The state social services agency on Wednesday was moving to shut down nine homes used for child daycare and foster care after an audit found registered sex offenders living there in violation of state law.

The revelation came after state auditors compared the addresses of 75,000 licensed facilities, including foster family homes and daycare centers, with the state's database of registered sex offenders.

California Department of Social Services Director John Wagner said the audit found that the addresses of 49 sex offenders matched those of 46 child care facilities.

The department was able to confirm nine of the cases during inspections of all 46 facilities that were completed Monday, Wagner said.

Three license suspensions already are in effect — two in Los Angeles and one in San Bernardino. Two foster children were removed by local authorities in one of the cases, Wagner said.

The department would not immediately give details on the other six pending suspensions.

"It goes without saying, anyone convicted of a sex offense has no business being anywhere near a licensed facility for children," Wagner said. "Protecting children in our licensed facilities is our highest priority."

The Bureau of State Audits asked for the department's database of licensed facilities in November, but the social services agency did not learn of the matches with sex offenders until last week, Wagner said. The audit is due for release on Tuesday.

Of the 46 address matches, 25 were in Los Angeles, eight in the Central Valley, seven in the San Francisco Bay area, four in San Diego, and one each in San Bernardino and Sacramento.

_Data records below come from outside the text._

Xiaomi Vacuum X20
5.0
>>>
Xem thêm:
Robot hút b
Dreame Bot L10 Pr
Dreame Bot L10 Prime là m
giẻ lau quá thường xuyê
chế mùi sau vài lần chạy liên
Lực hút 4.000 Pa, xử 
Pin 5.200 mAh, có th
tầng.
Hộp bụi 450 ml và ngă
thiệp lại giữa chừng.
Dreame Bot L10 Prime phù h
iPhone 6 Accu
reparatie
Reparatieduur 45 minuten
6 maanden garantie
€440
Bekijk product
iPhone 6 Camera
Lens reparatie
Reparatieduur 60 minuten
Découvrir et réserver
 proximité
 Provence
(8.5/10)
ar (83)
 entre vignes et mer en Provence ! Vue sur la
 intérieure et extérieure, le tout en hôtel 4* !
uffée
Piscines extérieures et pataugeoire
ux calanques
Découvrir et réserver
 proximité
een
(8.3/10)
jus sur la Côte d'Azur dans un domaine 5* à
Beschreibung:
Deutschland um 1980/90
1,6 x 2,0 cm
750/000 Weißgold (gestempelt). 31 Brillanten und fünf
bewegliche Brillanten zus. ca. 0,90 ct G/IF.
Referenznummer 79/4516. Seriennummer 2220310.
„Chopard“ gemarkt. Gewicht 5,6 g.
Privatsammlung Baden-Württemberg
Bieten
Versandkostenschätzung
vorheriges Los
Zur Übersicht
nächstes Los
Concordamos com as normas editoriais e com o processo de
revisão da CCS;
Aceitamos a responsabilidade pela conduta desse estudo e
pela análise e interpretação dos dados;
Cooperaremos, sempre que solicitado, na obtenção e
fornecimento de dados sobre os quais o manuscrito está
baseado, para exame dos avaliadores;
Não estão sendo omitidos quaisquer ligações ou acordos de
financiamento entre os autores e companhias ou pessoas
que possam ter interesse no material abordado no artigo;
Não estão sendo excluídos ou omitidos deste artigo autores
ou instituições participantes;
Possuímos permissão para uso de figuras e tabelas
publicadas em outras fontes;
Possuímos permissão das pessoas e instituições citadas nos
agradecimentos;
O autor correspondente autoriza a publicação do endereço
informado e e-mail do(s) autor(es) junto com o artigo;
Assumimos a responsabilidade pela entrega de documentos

In most cases, the department's inspectors could not verify that a sex offender was living at the address or found that the offender was there but children were not present.

It is a violation of state law for daycare and foster care licensees not to report the presence of a registered sex offender, Wagner said.

The Department of Social Services needs that information to conduct background checks on the license holder and others living at the home or child care center. Had the department discovered a resident was a sex offender, the license would have been denied or suspended, he said.

In the three cases in which licenses were suspended this week, one offender had been convicted of sexual battery while the other two had been convicted of oral copulation with a minor, said Larry Bolton, the department's chief lawyer.

Investigators are interviewing the children who had contact in each of the homes or day care centers.

"We haven't finished the interviews, but no indication yet" that any child was actually abused, Bolton said.